Every eyebrow lifted. Looks of surprise, amusement and even mild shock registered on every face. They reacted as if I had asked them to pick their nose in public. How was I supposed to know that nobody ever asked that question? But being polite, they told me. The answers were an alphabet soup, from Amish and Anglican right through to Presbyterian and Reformed.

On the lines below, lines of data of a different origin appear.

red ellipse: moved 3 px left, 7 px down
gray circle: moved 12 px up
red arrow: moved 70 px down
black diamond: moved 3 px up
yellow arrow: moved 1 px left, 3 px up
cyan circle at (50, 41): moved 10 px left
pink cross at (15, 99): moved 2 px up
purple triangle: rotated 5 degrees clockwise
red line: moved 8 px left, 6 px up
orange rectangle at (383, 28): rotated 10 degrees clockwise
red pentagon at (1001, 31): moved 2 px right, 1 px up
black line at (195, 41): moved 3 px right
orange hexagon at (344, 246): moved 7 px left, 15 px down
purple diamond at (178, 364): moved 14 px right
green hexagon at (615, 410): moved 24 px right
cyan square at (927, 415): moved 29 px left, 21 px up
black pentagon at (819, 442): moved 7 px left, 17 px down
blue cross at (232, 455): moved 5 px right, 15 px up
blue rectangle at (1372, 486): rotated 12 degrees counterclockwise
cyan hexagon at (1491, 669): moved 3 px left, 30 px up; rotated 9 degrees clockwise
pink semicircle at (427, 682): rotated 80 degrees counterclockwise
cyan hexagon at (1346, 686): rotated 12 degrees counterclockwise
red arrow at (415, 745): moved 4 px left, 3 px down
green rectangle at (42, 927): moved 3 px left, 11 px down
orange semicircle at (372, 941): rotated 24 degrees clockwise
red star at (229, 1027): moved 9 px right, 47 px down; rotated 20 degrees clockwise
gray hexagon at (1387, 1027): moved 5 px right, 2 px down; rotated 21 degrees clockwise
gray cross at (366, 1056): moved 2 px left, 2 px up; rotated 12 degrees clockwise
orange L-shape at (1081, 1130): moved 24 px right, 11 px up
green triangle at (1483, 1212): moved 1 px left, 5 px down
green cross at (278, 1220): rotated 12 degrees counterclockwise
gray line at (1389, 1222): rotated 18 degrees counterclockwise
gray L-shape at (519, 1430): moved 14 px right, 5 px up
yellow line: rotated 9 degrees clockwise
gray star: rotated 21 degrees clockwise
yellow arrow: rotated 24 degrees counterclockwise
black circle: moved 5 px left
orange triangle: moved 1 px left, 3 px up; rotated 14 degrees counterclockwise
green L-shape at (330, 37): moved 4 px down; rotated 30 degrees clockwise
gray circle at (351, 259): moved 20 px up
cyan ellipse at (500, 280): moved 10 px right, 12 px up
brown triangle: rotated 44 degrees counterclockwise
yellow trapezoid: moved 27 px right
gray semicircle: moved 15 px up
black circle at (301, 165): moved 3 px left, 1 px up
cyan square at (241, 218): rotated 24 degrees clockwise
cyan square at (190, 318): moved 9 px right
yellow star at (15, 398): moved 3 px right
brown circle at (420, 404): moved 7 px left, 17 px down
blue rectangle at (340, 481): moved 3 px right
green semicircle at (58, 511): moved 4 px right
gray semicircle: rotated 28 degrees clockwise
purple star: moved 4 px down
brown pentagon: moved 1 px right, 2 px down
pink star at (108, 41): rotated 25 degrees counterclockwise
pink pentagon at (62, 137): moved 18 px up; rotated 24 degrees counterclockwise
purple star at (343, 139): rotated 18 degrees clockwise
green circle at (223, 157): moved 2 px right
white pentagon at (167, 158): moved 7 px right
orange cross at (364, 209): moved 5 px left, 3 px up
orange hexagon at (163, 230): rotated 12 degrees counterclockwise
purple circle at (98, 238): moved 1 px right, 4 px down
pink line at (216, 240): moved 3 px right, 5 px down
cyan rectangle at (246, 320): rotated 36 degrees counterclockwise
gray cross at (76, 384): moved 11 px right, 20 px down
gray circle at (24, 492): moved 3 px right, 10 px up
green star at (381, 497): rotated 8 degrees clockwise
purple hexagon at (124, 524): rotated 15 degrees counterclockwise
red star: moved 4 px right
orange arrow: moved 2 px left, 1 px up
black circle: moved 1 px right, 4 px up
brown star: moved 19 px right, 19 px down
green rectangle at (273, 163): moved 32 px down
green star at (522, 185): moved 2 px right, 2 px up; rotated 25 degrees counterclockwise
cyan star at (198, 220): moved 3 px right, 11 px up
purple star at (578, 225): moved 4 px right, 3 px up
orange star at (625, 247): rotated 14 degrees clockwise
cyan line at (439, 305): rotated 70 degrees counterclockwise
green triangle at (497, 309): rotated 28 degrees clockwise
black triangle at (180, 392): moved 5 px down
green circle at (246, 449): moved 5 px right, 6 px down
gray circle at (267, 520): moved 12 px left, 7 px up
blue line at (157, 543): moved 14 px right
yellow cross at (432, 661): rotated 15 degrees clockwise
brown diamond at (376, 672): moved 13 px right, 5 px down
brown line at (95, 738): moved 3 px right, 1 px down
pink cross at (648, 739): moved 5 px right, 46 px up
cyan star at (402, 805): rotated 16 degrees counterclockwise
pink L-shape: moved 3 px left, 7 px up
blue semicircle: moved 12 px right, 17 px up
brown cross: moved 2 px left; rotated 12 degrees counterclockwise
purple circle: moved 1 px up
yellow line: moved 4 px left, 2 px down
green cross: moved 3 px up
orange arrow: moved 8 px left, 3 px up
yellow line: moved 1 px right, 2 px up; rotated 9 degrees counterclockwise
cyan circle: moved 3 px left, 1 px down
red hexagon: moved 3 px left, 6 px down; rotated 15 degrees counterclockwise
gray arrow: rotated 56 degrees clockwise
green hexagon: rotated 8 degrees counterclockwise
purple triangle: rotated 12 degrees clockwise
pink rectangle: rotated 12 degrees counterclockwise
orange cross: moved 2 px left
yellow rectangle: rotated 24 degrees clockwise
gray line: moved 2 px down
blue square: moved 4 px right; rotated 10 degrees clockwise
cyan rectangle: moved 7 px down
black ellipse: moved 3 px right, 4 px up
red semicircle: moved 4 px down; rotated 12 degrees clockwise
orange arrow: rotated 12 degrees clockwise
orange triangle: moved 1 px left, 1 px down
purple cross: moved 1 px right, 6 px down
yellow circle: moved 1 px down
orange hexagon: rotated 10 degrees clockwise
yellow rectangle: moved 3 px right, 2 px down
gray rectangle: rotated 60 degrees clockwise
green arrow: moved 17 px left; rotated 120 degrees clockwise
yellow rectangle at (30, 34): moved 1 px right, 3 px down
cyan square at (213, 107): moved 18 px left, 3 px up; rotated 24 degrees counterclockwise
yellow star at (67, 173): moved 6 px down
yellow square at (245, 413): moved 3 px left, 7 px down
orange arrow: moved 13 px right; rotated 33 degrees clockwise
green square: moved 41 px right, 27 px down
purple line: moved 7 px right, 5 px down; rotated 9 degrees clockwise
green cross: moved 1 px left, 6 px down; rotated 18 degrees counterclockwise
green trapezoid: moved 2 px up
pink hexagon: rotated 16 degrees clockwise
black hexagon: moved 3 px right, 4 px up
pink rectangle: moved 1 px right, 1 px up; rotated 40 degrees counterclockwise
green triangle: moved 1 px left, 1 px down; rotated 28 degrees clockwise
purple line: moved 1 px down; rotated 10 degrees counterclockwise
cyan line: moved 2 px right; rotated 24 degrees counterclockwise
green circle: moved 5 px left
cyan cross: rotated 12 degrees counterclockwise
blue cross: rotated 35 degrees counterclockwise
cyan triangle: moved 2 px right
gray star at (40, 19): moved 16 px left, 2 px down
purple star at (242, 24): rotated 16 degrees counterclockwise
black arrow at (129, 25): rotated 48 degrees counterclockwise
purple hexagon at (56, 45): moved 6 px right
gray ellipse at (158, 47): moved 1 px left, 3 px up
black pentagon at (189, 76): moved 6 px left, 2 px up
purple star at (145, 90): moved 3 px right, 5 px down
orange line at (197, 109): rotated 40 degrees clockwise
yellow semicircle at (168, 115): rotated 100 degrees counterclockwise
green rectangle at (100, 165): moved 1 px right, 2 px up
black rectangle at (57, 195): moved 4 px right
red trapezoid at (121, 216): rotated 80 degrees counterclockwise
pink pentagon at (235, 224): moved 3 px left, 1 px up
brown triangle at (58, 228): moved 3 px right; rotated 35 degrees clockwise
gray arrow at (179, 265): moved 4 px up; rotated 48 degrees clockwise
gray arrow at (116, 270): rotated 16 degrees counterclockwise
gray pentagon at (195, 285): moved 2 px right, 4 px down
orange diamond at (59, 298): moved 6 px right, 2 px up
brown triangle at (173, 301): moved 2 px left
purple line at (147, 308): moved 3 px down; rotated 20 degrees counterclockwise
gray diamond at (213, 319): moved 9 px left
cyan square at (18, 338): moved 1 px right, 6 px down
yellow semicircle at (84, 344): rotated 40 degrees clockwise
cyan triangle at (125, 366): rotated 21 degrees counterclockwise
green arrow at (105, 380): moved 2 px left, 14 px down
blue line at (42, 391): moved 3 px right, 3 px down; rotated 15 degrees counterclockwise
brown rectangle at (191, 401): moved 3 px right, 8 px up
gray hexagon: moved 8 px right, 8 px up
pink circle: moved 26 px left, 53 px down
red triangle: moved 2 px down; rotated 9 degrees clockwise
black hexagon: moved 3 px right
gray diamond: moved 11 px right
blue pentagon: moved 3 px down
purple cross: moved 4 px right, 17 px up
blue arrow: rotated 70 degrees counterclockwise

Over the decades, as we lived and worked together with these brothers and sisters in Jesus from such a wide variety of church cultures, I realized the variety enriched our worship times together. No one ever spoke of their denominational distinctive, let alone push it on others. Instead, we gladly accepted, even celebrated, the variety of each others’ church backgrounds.
What Will It Take?
North American Christians do church by the “birds of a feather stick together” philosophy. It is so comfortable to be surrounded by people who are exactly like ourselves. This practice, however, not only splits Christ’s Church into many denominations and splinter groups, it also minimizes the stimulus to grow and change.
In Brazil Jo and I benefited from living and working with a wide diversity of God’s people, we now enjoy a similar variety in the little church we attend. But what about the multi-millions of Christians who are clustered together with others just like them in their own denomination and nationality.
Christians are considered outlaws in some countries. Believers who secretly come together for fellowship and encouragement do not concern themselves about national and denominational differences. They are united in their focus on Jesus.
Do you ever wonder if Jesus prayer for His Church, “. . . that they may be one as we are one. . .” will be answered for North American churches . . . under persecution?